Museums get creative with merchandise
A FOUR-DAY cultural creative products expo, featuring museum merchandise, opened at the Shanghai Exhibition Center yesterday.
The expo, part of the 12th China Art Festival which opens today, attracts more than 700 museums, art galleries, design companies and cultural institutions from around the country.
Industry leaders such as the Palace Museum in Beijing, National Museum of China, National Library of China, Prince Kung’s Mansion and the Shanghai Museum will bring their latest products, limited editions and top-sellers both online and offline. Popular items include silk bags of rose, clove and sandalwood, sword-like fruit forks, lipsticks designed with the clothing patterns of empresses on the tube, a 3D-printed lamp with the old painting of “Lantern Festival Fun of Emperor Xianzong,” stationery, jewelry, accessories, scarves, T-shirts, mugs and plates.
“To bring the museum back home after people visit is what we’re aiming for,” said Feng Wei, vice general manager of Shanghai Museum Art Company. The museum has more than 60 categories at the expo.
They include facsimiles of the work of painter Dong Qichang (1555-1636). A major exhibition of the artist’s work was held last December.
Popular items are gold-foil copy versions of “Qiu Xing Ba Jing,” or eight scenes of an autumn trip, earrings and bracelets inspired by Dong’s paintings of waters and mountains, as well as a homespun bag containing a pen, ink, notebook, rice paper and writing brush.
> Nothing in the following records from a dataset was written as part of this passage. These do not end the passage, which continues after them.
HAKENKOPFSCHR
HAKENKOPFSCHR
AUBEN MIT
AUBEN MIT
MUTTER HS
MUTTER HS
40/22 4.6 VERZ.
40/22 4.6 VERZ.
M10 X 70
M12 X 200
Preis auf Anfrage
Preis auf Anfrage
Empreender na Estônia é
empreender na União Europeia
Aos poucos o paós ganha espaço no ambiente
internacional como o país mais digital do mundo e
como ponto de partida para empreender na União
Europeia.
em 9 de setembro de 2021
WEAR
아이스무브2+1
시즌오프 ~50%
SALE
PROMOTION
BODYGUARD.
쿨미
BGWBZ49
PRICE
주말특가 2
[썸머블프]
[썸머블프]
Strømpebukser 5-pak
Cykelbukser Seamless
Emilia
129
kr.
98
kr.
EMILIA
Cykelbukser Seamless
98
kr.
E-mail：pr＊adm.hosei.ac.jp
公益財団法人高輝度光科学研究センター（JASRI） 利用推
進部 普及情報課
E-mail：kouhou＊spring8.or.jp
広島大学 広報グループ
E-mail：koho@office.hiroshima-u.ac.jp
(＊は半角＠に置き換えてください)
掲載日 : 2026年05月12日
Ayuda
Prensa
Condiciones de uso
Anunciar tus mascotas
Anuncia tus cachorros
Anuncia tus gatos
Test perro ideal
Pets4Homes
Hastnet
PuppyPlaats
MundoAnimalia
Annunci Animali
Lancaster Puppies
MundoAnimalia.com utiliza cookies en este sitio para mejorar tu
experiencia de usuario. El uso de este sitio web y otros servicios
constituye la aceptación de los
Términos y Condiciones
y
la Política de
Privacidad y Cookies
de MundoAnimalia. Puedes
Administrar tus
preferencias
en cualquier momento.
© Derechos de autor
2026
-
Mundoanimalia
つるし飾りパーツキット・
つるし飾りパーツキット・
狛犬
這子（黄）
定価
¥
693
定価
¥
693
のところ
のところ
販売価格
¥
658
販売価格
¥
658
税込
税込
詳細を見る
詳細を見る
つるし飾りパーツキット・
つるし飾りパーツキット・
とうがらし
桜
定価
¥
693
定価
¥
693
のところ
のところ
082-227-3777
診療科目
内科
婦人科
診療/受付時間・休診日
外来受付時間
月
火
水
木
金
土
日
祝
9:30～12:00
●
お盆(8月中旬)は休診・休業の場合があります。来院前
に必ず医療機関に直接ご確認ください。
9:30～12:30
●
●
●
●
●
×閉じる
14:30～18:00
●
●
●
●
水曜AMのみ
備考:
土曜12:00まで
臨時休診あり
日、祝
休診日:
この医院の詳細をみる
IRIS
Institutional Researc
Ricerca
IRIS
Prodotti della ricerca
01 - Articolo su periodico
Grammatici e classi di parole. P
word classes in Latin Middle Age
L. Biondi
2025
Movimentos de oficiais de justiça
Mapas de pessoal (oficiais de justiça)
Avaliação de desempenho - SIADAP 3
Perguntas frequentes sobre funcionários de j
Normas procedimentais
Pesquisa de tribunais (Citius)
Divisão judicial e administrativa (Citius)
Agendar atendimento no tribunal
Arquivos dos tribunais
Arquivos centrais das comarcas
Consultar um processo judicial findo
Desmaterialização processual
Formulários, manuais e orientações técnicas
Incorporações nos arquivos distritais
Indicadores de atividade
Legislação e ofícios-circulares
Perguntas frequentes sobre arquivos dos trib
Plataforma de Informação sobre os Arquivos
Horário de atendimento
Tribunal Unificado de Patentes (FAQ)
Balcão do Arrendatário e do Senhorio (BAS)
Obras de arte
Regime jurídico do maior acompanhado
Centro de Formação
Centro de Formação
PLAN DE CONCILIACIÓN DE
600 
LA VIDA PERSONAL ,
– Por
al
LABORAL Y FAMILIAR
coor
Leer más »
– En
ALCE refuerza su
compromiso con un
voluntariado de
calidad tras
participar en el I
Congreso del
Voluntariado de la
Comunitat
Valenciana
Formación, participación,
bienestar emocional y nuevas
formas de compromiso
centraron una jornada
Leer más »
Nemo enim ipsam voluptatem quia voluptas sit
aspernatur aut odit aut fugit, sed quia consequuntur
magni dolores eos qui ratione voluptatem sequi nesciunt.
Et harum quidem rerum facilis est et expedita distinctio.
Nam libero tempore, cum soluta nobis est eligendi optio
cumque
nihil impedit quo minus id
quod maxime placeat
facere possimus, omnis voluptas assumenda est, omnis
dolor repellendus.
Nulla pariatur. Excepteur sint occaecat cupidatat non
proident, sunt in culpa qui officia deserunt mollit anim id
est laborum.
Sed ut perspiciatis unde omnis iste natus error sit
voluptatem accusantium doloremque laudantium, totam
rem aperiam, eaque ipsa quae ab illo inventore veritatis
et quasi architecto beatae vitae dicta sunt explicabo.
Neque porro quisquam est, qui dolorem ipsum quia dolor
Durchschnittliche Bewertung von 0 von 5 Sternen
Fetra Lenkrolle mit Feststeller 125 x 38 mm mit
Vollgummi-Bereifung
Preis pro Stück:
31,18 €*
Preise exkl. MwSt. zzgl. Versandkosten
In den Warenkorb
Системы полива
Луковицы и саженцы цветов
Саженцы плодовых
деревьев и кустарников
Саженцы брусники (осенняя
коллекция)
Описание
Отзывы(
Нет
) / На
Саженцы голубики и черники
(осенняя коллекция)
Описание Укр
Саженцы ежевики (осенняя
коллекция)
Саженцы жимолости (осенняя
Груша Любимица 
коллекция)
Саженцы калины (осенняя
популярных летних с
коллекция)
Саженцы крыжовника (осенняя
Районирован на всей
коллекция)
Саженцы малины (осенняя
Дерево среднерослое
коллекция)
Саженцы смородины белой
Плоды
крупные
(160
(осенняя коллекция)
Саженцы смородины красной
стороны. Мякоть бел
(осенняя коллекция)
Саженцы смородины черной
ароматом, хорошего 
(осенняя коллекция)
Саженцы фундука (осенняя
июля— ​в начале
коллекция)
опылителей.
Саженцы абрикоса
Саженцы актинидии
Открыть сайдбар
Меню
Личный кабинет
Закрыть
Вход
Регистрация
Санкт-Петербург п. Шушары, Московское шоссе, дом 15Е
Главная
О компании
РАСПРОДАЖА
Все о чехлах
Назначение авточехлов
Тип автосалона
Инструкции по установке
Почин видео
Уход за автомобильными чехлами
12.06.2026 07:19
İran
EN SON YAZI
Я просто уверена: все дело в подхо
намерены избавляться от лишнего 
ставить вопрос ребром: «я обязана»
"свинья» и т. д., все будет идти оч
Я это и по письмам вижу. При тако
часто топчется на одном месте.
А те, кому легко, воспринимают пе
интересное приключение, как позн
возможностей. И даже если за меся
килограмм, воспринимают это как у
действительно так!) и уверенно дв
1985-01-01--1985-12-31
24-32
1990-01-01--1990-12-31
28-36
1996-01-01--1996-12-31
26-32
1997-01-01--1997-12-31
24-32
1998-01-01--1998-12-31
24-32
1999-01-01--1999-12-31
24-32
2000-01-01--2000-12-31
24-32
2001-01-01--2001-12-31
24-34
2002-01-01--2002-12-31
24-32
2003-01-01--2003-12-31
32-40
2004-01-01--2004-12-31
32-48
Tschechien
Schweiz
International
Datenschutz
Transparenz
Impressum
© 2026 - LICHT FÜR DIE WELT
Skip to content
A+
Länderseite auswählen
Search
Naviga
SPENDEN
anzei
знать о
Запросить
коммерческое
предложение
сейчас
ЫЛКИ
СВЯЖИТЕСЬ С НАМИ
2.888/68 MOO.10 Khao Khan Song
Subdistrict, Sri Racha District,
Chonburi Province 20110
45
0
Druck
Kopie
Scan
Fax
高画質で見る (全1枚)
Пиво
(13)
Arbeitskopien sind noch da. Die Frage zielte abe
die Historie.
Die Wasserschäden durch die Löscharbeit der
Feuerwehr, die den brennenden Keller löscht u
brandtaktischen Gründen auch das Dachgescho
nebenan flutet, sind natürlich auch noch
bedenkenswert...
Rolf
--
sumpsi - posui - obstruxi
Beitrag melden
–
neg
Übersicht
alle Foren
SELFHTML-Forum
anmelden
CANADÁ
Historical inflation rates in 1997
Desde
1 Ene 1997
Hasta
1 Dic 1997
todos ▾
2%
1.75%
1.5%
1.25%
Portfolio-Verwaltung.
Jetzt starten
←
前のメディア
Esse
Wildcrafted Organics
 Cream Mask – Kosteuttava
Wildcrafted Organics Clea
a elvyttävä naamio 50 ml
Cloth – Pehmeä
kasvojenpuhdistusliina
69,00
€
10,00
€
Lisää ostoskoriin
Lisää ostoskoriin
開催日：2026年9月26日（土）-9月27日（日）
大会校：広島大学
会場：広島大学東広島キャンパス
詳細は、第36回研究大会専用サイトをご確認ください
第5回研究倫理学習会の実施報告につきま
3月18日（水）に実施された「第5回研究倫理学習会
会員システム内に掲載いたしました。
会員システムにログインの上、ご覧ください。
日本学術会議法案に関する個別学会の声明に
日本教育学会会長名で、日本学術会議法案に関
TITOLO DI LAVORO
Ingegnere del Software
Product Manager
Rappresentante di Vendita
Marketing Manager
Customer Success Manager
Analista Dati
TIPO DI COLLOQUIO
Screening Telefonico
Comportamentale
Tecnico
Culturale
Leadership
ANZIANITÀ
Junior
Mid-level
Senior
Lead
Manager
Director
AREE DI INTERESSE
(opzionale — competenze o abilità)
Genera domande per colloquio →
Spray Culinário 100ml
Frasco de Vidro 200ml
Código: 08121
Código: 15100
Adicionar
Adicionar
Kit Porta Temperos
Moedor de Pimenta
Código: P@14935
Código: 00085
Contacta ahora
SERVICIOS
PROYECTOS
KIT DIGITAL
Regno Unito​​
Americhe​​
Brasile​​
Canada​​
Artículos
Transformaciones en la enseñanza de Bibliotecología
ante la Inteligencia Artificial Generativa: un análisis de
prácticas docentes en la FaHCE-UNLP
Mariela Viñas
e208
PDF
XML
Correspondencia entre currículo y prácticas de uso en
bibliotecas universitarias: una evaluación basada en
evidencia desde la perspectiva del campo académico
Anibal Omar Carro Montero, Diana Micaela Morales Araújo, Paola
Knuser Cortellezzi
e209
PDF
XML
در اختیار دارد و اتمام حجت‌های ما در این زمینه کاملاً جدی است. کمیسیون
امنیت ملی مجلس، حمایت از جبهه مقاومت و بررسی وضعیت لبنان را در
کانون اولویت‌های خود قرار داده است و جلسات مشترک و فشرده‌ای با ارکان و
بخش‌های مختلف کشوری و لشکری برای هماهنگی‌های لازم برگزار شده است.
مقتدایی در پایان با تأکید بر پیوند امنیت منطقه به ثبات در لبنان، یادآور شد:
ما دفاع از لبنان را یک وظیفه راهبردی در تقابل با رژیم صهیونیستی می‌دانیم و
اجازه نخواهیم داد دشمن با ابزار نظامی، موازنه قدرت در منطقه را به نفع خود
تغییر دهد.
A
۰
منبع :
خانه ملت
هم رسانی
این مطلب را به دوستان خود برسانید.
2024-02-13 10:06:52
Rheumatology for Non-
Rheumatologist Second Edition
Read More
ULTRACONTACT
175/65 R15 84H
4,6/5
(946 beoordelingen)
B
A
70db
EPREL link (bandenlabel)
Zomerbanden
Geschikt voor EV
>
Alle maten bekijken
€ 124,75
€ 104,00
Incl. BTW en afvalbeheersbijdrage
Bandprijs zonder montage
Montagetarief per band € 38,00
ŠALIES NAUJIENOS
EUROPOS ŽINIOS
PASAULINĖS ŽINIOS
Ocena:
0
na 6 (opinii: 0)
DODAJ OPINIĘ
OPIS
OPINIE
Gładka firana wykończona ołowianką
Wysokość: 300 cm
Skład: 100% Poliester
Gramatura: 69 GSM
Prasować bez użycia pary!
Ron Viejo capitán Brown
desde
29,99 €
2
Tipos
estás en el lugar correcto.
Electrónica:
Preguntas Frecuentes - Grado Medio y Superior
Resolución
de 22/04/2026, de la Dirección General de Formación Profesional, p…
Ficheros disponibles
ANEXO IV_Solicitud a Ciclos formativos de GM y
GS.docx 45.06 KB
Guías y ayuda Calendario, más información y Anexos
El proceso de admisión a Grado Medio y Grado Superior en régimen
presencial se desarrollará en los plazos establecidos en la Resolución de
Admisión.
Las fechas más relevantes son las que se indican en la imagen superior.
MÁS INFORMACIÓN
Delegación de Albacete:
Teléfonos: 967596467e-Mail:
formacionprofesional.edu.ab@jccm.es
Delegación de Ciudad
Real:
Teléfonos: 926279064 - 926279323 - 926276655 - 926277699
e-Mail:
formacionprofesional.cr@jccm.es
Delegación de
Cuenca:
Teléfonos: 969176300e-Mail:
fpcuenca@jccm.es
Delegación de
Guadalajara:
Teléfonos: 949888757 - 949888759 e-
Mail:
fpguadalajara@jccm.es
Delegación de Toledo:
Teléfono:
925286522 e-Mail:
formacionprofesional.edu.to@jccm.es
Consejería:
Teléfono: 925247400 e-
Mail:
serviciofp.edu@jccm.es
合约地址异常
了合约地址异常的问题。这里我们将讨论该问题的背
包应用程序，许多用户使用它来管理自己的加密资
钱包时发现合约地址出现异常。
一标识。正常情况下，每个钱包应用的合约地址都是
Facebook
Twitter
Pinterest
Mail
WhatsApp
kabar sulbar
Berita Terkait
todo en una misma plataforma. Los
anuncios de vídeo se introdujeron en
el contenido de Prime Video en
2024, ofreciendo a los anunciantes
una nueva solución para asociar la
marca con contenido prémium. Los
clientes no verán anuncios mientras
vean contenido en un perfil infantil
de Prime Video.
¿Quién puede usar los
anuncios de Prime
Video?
There is even rice cake made with the rice from Dong’s hometown, Songjiang District.
“We try to design different cultural creative products for different age groups with different tastes,” Feng said. “Customers today have higher demands and more diverse needs.”
Long gone are the days when museums only had souvenirs of prints of old paintings on a mug, or replicas of antiques.
“Good cultural creative products can help visitors learn the history behind a heritage or an exhibition,” Feng said. “We extract the traditional cultural elements from antiques and design modern, practical products.”
In 2016, the sales volume of Palace Museum’s cultural creative products hit 1 billion yuan (US$144 million). The 94-year-old Palace Museum has led the way with innovation. So far, it has developed almost 12,000 IP creative products.
The National Museum of China has launched almost 5,000 IP products including stationery, furniture, clothes, accessories and electronics.
“What we are doing is to make the old, cold cultural relics live in our modern life,” said museum spokeswoman Chen Xi.
In 2016, the national museum began a strategic cooperation with Alibaba Group and opened an online store.
Admission to the expo, which is running until Wednesday, is free through online booking.
The expo address is 1000 Yan’an Road M.